Good King Wenceslas looked out
On the Feast of Stephen
When the snow lay round about
Deep and crisp and even
Brightly shone the moon that night
Though the frost was cruel
When a poor man came in sight
Gath ’ring winter fuel
Ask thirty people to say this King’s name and you may get thirty different pronunciations. No one seems to know how to pronounce Wenceslaus or Wenceslas, as it is written in most of our hymnals.
There are actually more than thirty possible pronunciations, but the most common in English is Wen – suh – sluhs.
The good news is, with more than thirty possibilities, you can’t really go wrong. Just say it confidently and everyone will think you’re right!

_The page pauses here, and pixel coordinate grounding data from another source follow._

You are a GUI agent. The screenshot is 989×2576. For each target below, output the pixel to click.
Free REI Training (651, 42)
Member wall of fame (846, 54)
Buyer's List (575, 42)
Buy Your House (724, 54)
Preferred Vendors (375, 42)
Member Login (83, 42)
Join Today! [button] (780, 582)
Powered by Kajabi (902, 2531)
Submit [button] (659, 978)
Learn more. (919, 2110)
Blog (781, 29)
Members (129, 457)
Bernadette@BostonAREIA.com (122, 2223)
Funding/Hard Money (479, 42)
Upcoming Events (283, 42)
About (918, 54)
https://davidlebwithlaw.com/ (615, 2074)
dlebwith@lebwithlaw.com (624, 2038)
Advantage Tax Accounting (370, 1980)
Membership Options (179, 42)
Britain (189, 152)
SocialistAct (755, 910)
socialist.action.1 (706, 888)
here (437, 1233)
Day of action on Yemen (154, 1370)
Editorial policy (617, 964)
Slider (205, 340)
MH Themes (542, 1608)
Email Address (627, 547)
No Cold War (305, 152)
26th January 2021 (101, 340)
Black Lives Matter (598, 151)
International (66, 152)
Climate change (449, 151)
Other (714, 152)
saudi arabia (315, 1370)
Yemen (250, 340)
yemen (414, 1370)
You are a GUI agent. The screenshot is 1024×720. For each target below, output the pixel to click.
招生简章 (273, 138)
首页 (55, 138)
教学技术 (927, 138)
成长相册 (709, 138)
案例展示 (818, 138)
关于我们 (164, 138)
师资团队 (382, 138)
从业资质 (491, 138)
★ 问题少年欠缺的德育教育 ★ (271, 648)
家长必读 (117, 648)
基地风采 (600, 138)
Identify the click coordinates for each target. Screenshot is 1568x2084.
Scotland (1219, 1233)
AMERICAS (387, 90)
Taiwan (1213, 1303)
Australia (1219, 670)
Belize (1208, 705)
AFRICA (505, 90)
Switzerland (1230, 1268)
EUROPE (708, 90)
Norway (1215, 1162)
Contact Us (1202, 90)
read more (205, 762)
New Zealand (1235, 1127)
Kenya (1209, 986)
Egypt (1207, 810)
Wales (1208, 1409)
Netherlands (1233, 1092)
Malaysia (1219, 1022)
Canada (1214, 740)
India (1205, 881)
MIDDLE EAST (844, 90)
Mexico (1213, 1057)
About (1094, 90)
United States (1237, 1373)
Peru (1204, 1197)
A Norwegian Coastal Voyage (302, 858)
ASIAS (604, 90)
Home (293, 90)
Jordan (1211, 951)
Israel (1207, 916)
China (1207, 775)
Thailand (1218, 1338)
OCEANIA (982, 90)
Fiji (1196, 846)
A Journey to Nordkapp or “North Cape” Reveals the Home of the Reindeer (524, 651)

But what may even be lesser known than how to say his name correctly is the story of his life, the inspiration for this classic Christmas hymn.
King Whatever had a really interesting story.
“Good King Wenceslas” was inspired by the story of an ancient king who was made a saint after his death. He was known as Vaclav the Good, or King Wenceslaus.
The people of the Czech Republic had fallen on hard times. Tradition says that the king was looking out his window and watched a poor man collecting wood. The king asked his servant to find out where the poor man lived and to help him take meat, drink, and firewood to his home.
As the king and his servant ventured out on a very cold night, the servant struggled to walk in the snow.
As the story goes, the king told his servant to step in the king’s footprints.
Miraculously, each time the servant placed his foot where the king’s foot had been, the servant’s feet were warmed. Thus, they delivered the food and helped the family.
Soon, news of the king’s generosity spread through the country, encouraging others toward generous living.
The last stanza of “Good King Wenceslas” says:
Therefore, Christian men, be sure
Wealth or rank possessing
Ye, who now will bless the poor
Shall yourselves find blessing.
At Christmas, we give to those we love and to those in need. All of us can “bless the poor” with what we give, whether it be a lot or a little.
The amazing thing about giving is that, when we give what the Lord wants us to give, we find it to be a blessing in our lives as well.
And your lived-out generosity can “warm the feet of others” as they follow in your footsteps. They may see your sacrifice for others this Christmas and be inclined to do the same.
Whom will you bless this Christmas?
May you be blessed for following the example of Good King You-Know-Who.